Chance and the Gnome

| 17 Feb 2015 | 02:12

    "Chance" has stuck with me. Not as a nickname-that only lasted a couple of weeks during that winter of '79-and not as a Jerzy Kosinski reference, simpleton though I may be. More as a ruling principle, a belief system in and of itself. One that I cling to and deny, depending on which would be more entertaining at any given moment.

    Case in point: I was about two blocks away from the office last week when I noticed a man angling toward me through the early afternoon crowd. I stopped, curious as to what this might be about. I sure as hell didn't recognize him, but he seemed quite intent on catching my attention.

    When he reached me, he held out a small, creased piece of cardboard upon which something had been written in stiff block letters. I assumed that it was one of these "I am deaf and mute" jobbies. But then the man started speaking, which put the kebosh on that theory.

    He was a short man with a beard and clear eyes. He wore a jacket and spoke with a heavy Russian accent.

    "I am needing your help," he said. "I must be paying my rent soon, to keep shelter for my wife and children," I handed the card back to him as he continued his spiel, which rolled on even as his syntax began to crumble.

    "Money must be having landlord week soon?"

    I said nothing, but nodded my rough understanding and gave him a dollar. It was clearly a well-worn spiel he was performing-the cardboard note was a dead giveaway-but what the hell. I'd never seen this one before, and he seemed polite about the whole thing.

    He thanked me, then stared at the buck for a moment with clear disappointment. He started to open his mouth and I knew he was going to make a plea for more, but I'd had enough. I shook my head, wished him luck and walked away.
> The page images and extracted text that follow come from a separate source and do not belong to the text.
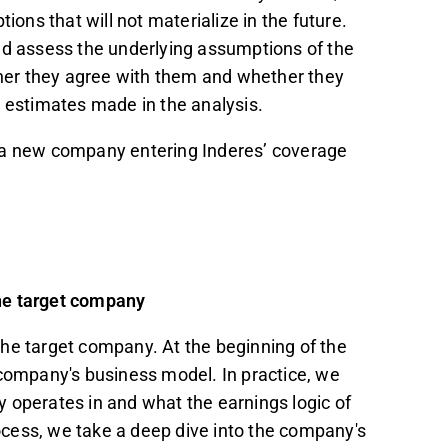
ns that will not materialize in the future.
ld assess the underlying assumptions of the
er they agree with them and whether they
d estimates made in the analysis.
r a new company entering Inderes’ coverage
he target company
he target company. At the beginning of the
 company's business model. In practice, we
 operates in and what the earnings logic of
rocess, we take a deep dive into the company's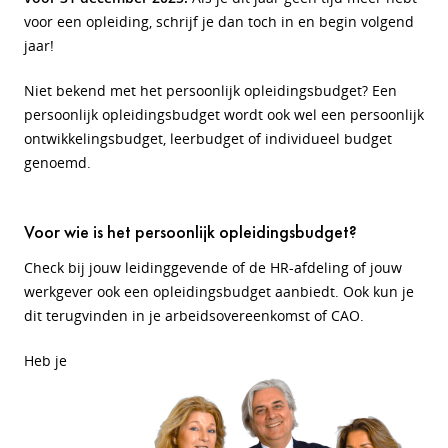
voor een opleiding, schrijf je dan toch in en begin volgend
jaar!
Niet bekend met het persoonlijk opleidingsbudget? Een
persoonlijk opleidingsbudget wordt ook wel een persoonlijk
ontwikkelingsbudget, leerbudget of individueel budget
genoemd.
Voor wie is het persoonlijk opleidingsbudget?
Check bij jouw leidinggevende of de HR-afdeling of jouw
werkgever ook een opleidingsbudget aanbiedt. Ook kun je
dit terugvinden in je arbeidsovereenkomst of CAO.
Heb je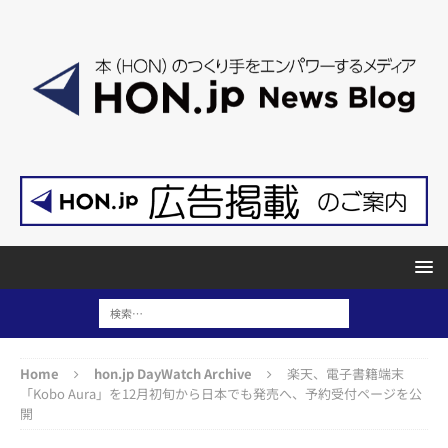
Home
hon.jp DayWatch Archive
楽天、電子書籍端末
「Kobo Aura」を12月初旬から日本でも発売へ、予約受付ページを公
開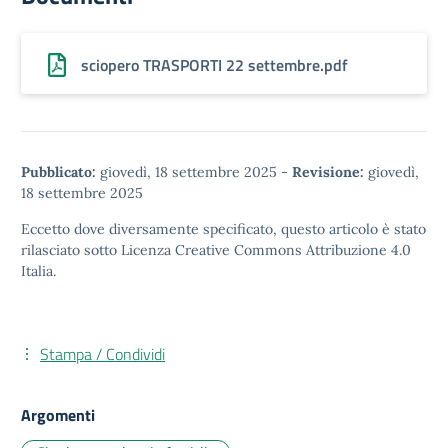
sciopero TRASPORTI 22 settembre.pdf
Pubblicato:
giovedì, 18 settembre 2025
-
Revisione:
giovedì,
18 settembre 2025
Eccetto dove diversamente specificato, questo articolo è stato
rilasciato sotto
Licenza Creative Commons Attribuzione 4.0
Italia.
Stampa / Condividi
Argomenti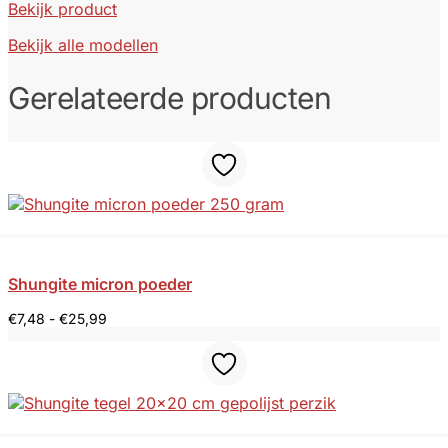
Bekijk product
Bekijk alle modellen
Gerelateerde producten
Shungite micron poeder
Prijsklasse:
€
7,48
-
€
25,99
€7,48
tot
€25,99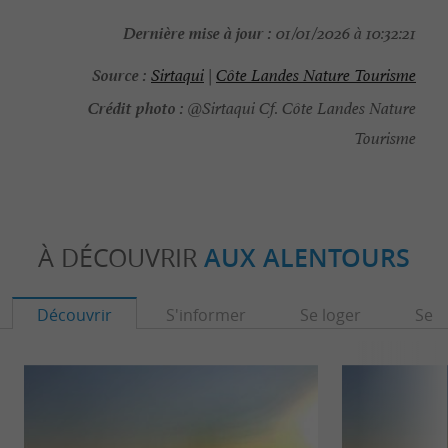
Dernière mise à jour :
01/01/2026 à 10:32:21
Source :
Sirtaqui
|
Côte Landes Nature Tourisme
Crédit photo :
@Sirtaqui Cf. Côte Landes Nature
Tourisme
À DÉCOUVRIR
AUX ALENTOURS
Découvrir
S'informer
Se loger
Se r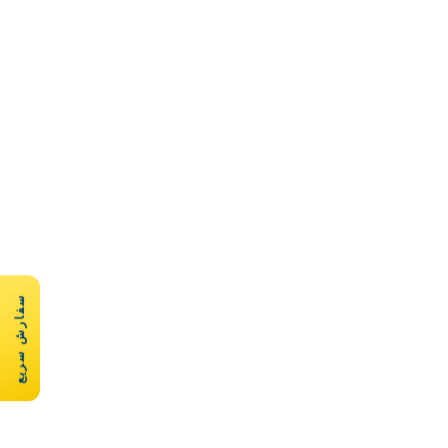
سفارش سریع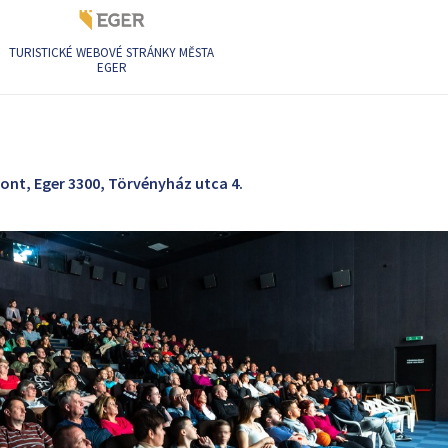
TURISTICKÉ WEBOVÉ STRÁNKY MĚSTA
EGER
ia
ont, Eger 3300, Törvényház utca 4.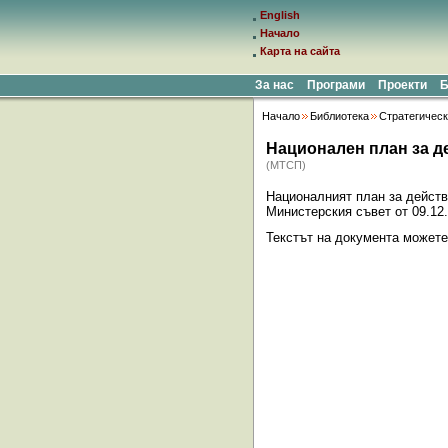
English
Начало
Карта на сайта
За нас
Програми
Проекти
Б
Начало
Библиотека
Стратегическ
Национален план за де
(МТСП)
Националният план за действ
Министерския съвет от 09.12.2
Текстът на документа может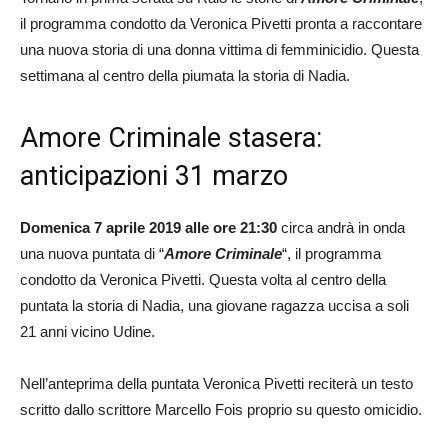
il programma condotto da Veronica Pivetti pronta a raccontare
una nuova storia di una donna vittima di femminicidio. Questa
settimana al centro della piumata la storia di Nadia.
Amore Criminale stasera:
anticipazioni 31 marzo
Domenica 7 aprile 2019 alle ore 21:30
circa andrà in onda
una nuova puntata di “
Amore Criminale
“, il programma
condotto da Veronica Pivetti. Questa volta al centro della
puntata la storia di Nadia, una giovane ragazza uccisa a soli
21 anni vicino Udine.
Nell’anteprima della puntata Veronica Pivetti reciterà un testo
scritto dallo scrittore Marcello Fois proprio su questo omicidio.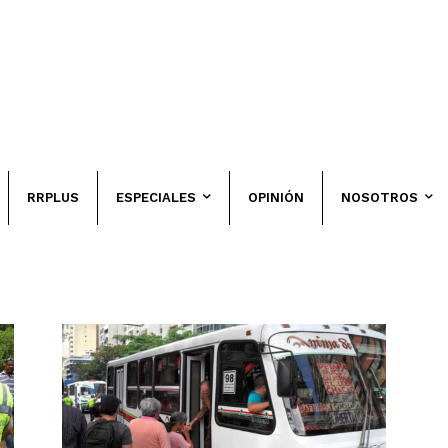
RRPLUS
ESPECIALES
OPINIÓN
NOSOTROS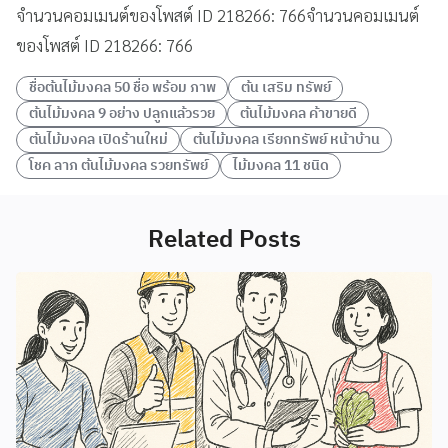
จำนวนคอมเมนต์ของโพสต์ ID 218266: 766จำนวนคอมเมนต์
ของโพสต์ ID 218266: 766
ชื่อต้นไม้มงคล 50 ชื่อ พร้อม ภาพ
ต้น เสริม ทรัพย์
ต้นไม้มงคล 9 อย่าง ปลูกแล้วรวย
ต้นไม้มงคล ค้าขายดี
ต้นไม้มงคล เปิดร้านใหม่
ต้นไม้มงคล เรียกทรัพย์ หน้าบ้าน
โชค ลาภ ต้นไม้มงคล รวยทรัพย์
ไม้มงคล 11 ชนิด
Related Posts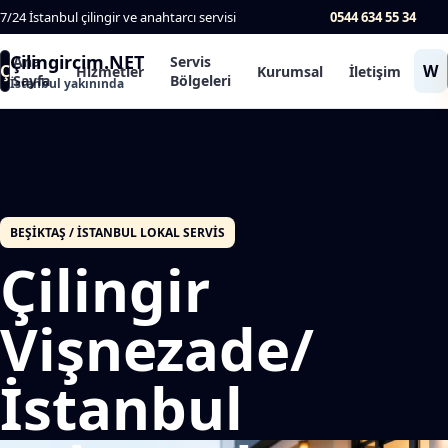
7/24 İstanbul çilingir ve anahtarcı servisi
0544 634 55 34
Çilingircim.NET
Ana
Servis
Ç
W
Hizmetler
Kurumsal
İletişim
Sayfa
Bölgeleri
İstanbul yakınında
BEŞIKTAŞ / İSTANBUL LOKAL SERVIS
Çilingir
Vişnezade/
İstanbul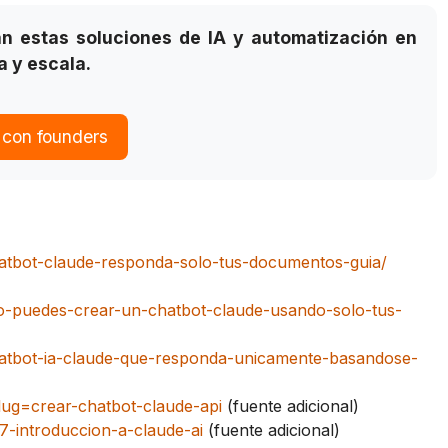
 estas soluciones de IA y automatización en
a y escala.
 con founders
atbot-claude-responda-solo-tus-documentos-guia/
mo-puedes-crear-un-chatbot-claude-usando-solo-tus-
atbot-ia-claude-que-responda-unicamente-basandose-
lug=crear-chatbot-claude-api
(fuente adicional)
7-introduccion-a-claude-ai
(fuente adicional)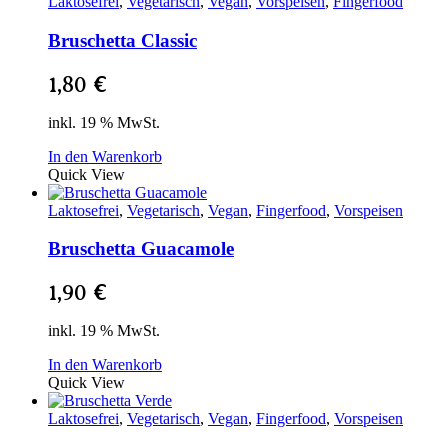
Laktosefrei
,
Vegetarisch
,
Vegan
,
Vorspeisen
,
Fingerfood
Bruschetta Classic
1,80
€
inkl. 19 % MwSt.
In den Warenkorb
Quick View
Laktosefrei
,
Vegetarisch
,
Vegan
,
Fingerfood
,
Vorspeisen
Bruschetta Guacamole
1,90
€
inkl. 19 % MwSt.
In den Warenkorb
Quick View
Laktosefrei
,
Vegetarisch
,
Vegan
,
Fingerfood
,
Vorspeisen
    I thought nothing more of it until the following afternoon. It was around the same time, and I was walking crosstown to a doctor's appointment.

    I was crossing Park Ave. when I saw someone angling toward me again. This time I took an evasive step to the side, assuming the guy was about to run into me. He took a sidestep himself and blocked my path. We were now both standing in the middle of the crosswalk.

    "Please," he said, holding out a creased piece of cardboard.

    I looked at the card, then squinted up at him as he began his spiel.

    Raising a hand to shut him up I said, "You stopped me yesterday."

    "Yes," he said, then nodded at the card. "Money I am needing, for the rent. The landlord must have it by today. I must need to pay the rent."

    I sighed, and gave him another dollar.

    He stared at the dollar again. He was still talking-he never stopped talking-but he was becoming more difficult to understand.

    "He must have at least $30," he said. "Help please with $30."

    "Thirty dollars?" I was a little taken aback. "You want me to give you $30?"

    "Yes please," he said, nodding.

    "No."

    "Please, I must-"

    "Look, I'm not going to give you $30."

    I turned and walked away, mostly because there was traffic heading toward us and we were still standing in the middle of the street.

    I began thinking. Running into the same beggar twice in two days is no big deal, especially if you follow the same routes. But running into the same beggar at the same time twice in two days-in two completely different parts of town? That was a little weird. That the guy made such a demand the second time around was weird, too.

    It's at times like that that my unshakable faith in chance goes out the window.

    "Maybe he was a spirit," I began thinking. "An entity of some kind, who was sent here to test me in some way." And if that were the case, it was clearly a test I had failed.

    That little Russian beggar continued to haunt me for the rest of the afternoon. What was he up to? Was he a gnome? What, apart from $30, did he really want from me? What would come as a result of those encounters? Is this one of those Thinner deals?

    Later, I told Morgan about my two encounters with the little man.

    "Third time's the charm," she offered. And she was right, of course. If this were indeed some sort of contemporary folk tale, he would appear the next day at the same time as well, wherever I happened to be. Then he would present the third part of the traditional tri-partite test.

    I decided that if he appeared one more time, I would give him whatever he wanted. If he asked for $30, it was his. If he wanted a first-born, that was his, too.

    I guess I shouldn't have been too surprised when he didn't appear again. I must admit, I was a little relieved. Putting your faith in Chance is so much easier than putting it in Russian gnomes. You just can't count on them.